At the same time, when we interviewed people with disabilities, we also interviewed officials who had experience working at the polling station. We asked what they think about the presence of barriers for people with disabilities during the election process. It is interesting that the majority of them believed the election process is fully accessible, since there is a possibility of mobile voting at home or at the hospital.
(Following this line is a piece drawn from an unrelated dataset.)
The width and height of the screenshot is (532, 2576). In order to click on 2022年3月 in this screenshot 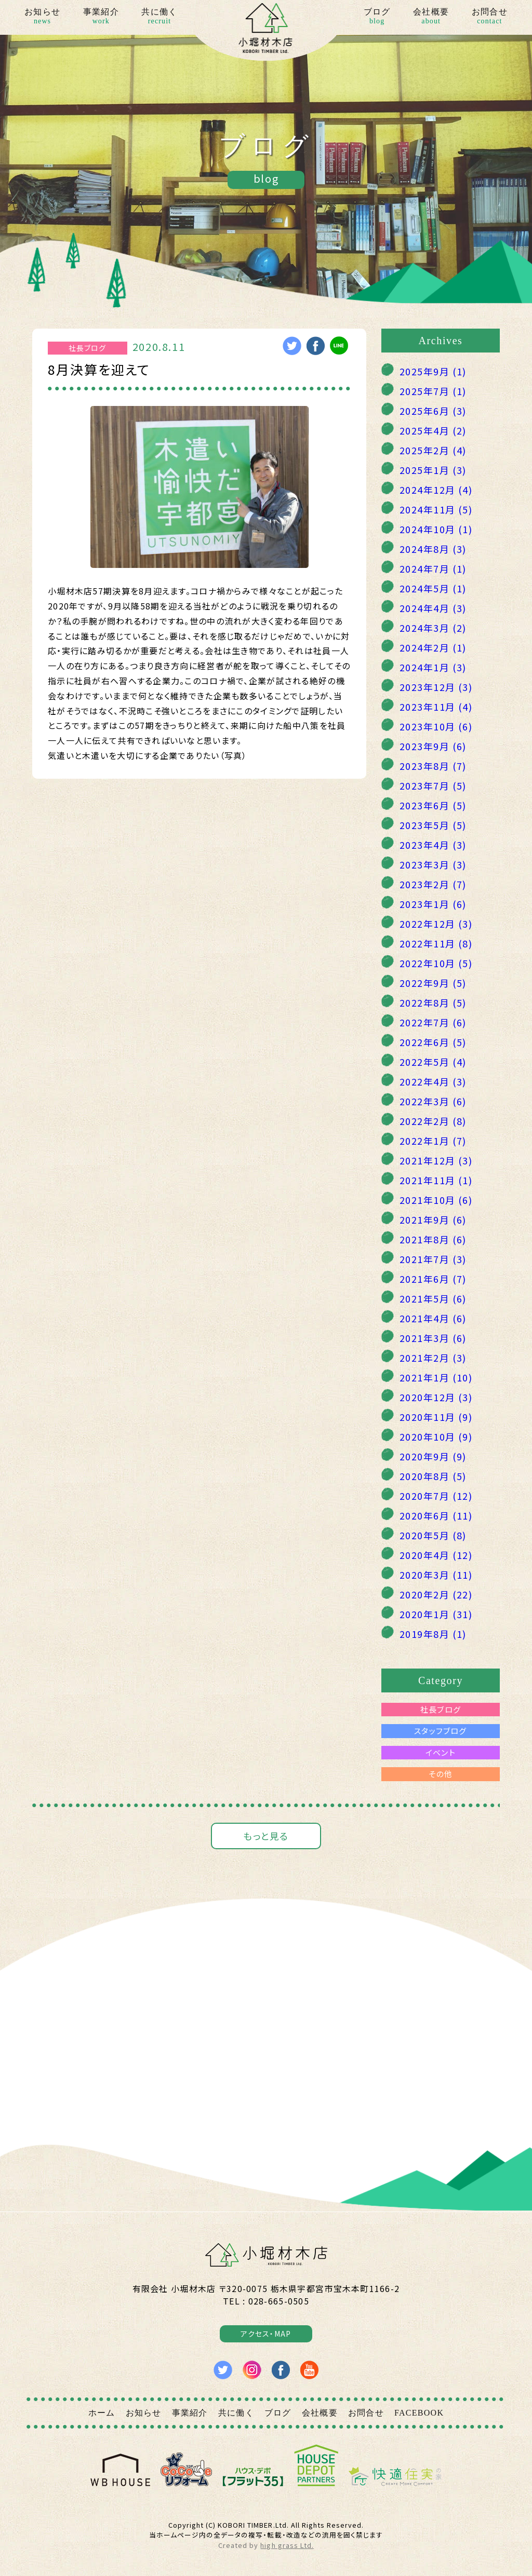, I will do `click(433, 1101)`.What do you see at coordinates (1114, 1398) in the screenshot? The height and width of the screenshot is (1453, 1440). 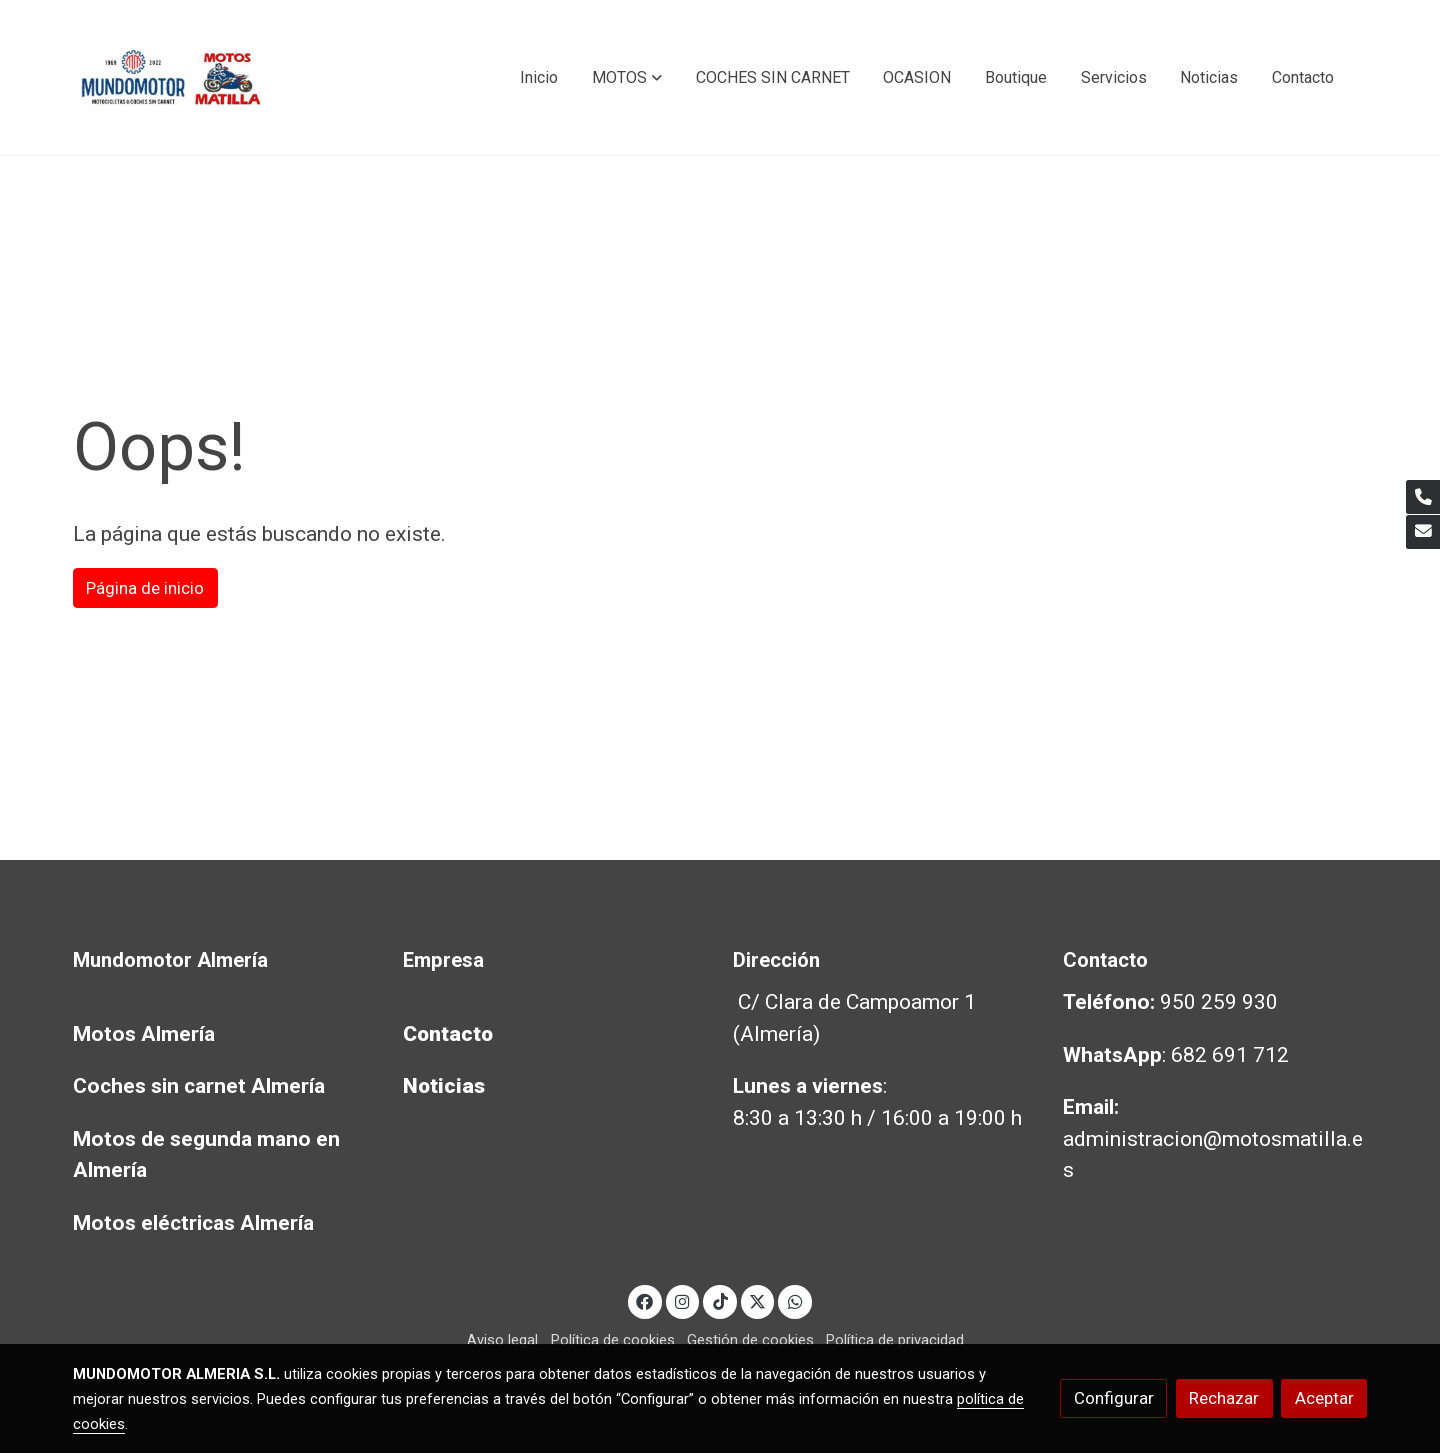 I see `Configurar` at bounding box center [1114, 1398].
People with disabilities do not consider voting at home as an adaptive mechanism, as the majority of them wish to be together with their families and friends during the election process, because the majority of respondents mentioned that participating in the election process is like a festival for them and it is important for them to be together with other colleagues, friends and family.
Ukraine is now going through hard times. There are military actions going on in Ukraine. The majority of attention from the public is drawn to these events in particular; these, of course, are very important events. During the survey, we face many very frank answers and understanding that participation in elections of every citizen is of crucial importance. Thus, there is an understanding among people, including people with disabilities, even with severe forms of disabilities, that their vote has some value. That their vote is as important as others. That every one of us may at least bring some changes to this country.